Hi, this means Emby Server is being denied access to port 80 by your machine. Perhaps some other application is using it, or it may need special permission to use port 80. Using port 80 will always be more complicated. As a test, you could try running as sudo to see if that solves it. You're not going to want to run sudo all the time but you could try it to see if it is permissions related.

Posted

Hi, this means Emby Server is being denied access to port 80 by your machine. Perhaps some other application is using it, or it may need special permission to use port 80. Using port 80 will always be more complicated. As a test, you could try running as sudo to see if that solves it. You're not going to want to run sudo all the time but you could try it to see if it is permissions related.

How do I run it as sudo. 

So far I've been doing "sudo service emby-server stop/start"

 

Would that lunch it with elevated privileges?

 

Also yeah my port 80 seems to be close. I'll open it and see if that fixes it. 

Posted

-11-04 00:10:11.612 Info HttpServer: Adding HttpListener prefix http://+:80/
2019-11-04 00:10:11.612 Info HttpServer: Adding HttpListener prefix https://+:8920/
2019-11-04 00:10:11.634 Error App: Error starting Http Server
	*** Error Report ***
	Version: 4.2.1.0
	Command line: /opt/emby-server/system/EmbyServer.dll -programdata /var/lib/emby -ffdetect /opt/emby-server/bin/ffdetect -ffmpeg /opt/emby-server/bin/ffmpeg -ffprobe /opt/emby-server/bin/ffprobe -restartexitcode 3 -updatepackage emby-server-deb_{version}_amd64.deb
	Operating system: Unix 4.15.0.64
	64-Bit OS: True
	64-Bit Process: True
	User Interactive: True
	Runtime: file:///opt/emby-server/system/System.Private.CoreLib.dll
	Processor count: 8
	Program data path: /var/lib/emby
	Application directory: /opt/emby-server/system
	System.Net.HttpListenerException: System.Net.HttpListenerException (13): Permission denied
	   at SocketHttpListener.Net.HttpEndPointManager.GetEPListener(ILogger logger, String host, Int32 port, HttpListener listener, Boolean secure)
	   at SocketHttpListener.Net.HttpEndPointManager.AddPrefixInternal(ILogger logger, String p, HttpListener listener)
	   at SocketHttpListener.Net.HttpEndPointManager.AddListener(ILogger logger, HttpListener listener)
	   at SocketHttpListener.Net.HttpListener.Start()
	   at Emby.Server.Implementations.ApplicationHost.StartServer()
	Source: SocketHttpListener
	TargetSite: SocketHttpListener.Net.HttpEndPointListener GetEPListener(MediaBrowser.Model.Logging.ILogger, System.String, Int32, SocketHttpListener.Net.HttpListener, Boolean)
	

Here is the log I get. Seems like permission denied. I did open port 80 in iptables

 

Chain INPUT (policy ACCEPT)
target     prot opt source               destination
ACCEPT     tcp  --  anywhere             anywhere             tcp dpt:http
ACCEPT     udp  --  anywhere             anywhere             udp dpt:80

Chain FORWARD (policy ACCEPT)
target     prot opt source               destination

Chain OUTPUT (policy ACCEPT)
target     prot opt source               destination

Posted

Yeah I can tell you that it's being denied permission but I can't tell you why as that is specific to your local environment.

Posted

Couldn't figure it out. Redirected 80 to 8096 instead.

darkassassin07
Posted (edited)

I don't know much about this, but from what I've read, ports below 1024 are privileged (require root to bind to) and circumventing that isnt a good idea.

 

The best option is to redirect to a port that isnt privileged like you have done.

 

 

 

 

Take that advice with a grain of salt though, I'm a linux noob. Thats just what I found with a quick google search just now.

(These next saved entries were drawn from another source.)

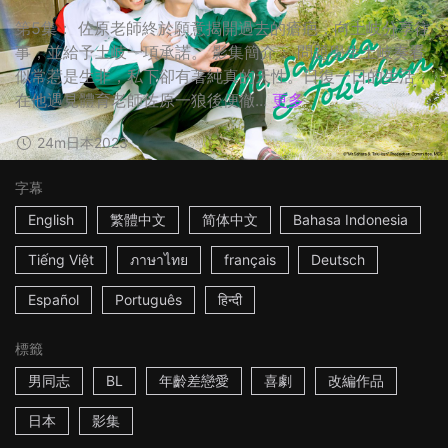
第5集： 佐原老師終於願意揭開過去的瘡疤，向土岐分享往
事，並給予土岐一項承諾。 影集簡介： 問題學生土岐奏看
似常惹是生非，私下卻有著純真的天性。日復一日的生活，
在他遇見體育老師佐原一狼後便徹...
更多
24m
日本
2023
字幕
English
繁體中文
简体中文
Bahasa Indonesia
Tiếng Việt
ภาษาไทย
français
Deutsch
Español
Português
हिन्दी
標籤
男同志
BL
年齡差戀愛
喜劇
改編作品
日本
影集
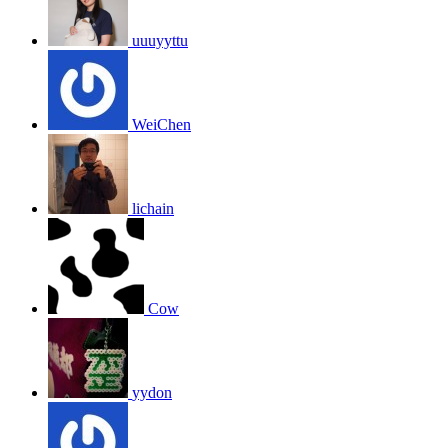
uuuyyttu
WeiChen
lichain
Cow
yydon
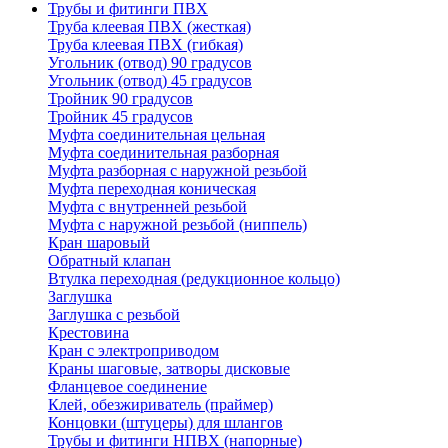
Трубы и фитинги ПВХ
Труба клеевая ПВХ (жесткая)
Труба клеевая ПВХ (гибкая)
Угольник (отвод) 90 градусов
Угольник (отвод) 45 градусов
Тройник 90 градусов
Тройник 45 градусов
Муфта соединительная цельная
Муфта соединительная разборная
Муфта разборная с наружной резьбой
Муфта переходная коническая
Муфта с внутренней резьбой
Муфта с наружной резьбой (ниппель)
Кран шаровый
Обратный клапан
Втулка переходная (редукционное кольцо)
Заглушка
Заглушка с резьбой
Крестовина
Кран с электроприводом
Краны шаговые, затворы дисковые
Фланцевое соединение
Клей, обезжириватель (праймер)
Концовки (штуцеры) для шлангов
Трубы и фитинги НПВХ (напорные)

https://serverfault.com/questions/112795/how-to-run-a-server-on-port-80-as-a-normal-user-on-linux

 

 

 

/edit

 

With a bit of second thought, I have nginx running bound directly to ports 80/443 on a rpi so it's definitely doable.

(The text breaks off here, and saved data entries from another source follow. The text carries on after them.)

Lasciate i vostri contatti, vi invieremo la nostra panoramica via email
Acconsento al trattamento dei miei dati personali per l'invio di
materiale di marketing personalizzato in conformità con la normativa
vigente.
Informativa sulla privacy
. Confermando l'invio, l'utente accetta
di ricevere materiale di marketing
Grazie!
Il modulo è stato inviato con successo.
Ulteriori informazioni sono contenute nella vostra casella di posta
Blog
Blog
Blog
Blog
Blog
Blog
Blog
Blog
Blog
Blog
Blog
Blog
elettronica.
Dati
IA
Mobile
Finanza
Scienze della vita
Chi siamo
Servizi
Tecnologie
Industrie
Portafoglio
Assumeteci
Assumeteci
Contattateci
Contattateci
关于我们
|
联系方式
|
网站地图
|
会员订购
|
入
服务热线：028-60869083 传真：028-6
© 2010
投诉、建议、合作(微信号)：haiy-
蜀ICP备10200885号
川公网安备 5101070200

You would have to figure out which linux user is being used to run the process/service and give that user permission to bind to 443.

 

I have no idea how to do that though. Nginx did it automatically on install, plus linux users and their permissions is definitely not my forte.

Edited by darkassassin07
Posted

You should remove that rule for udp access to port 80.  In reality, you don't need it and it just provides another avenue for someone to try and attack your system.  Plus, HTTP uses TCP and not UDP for that port.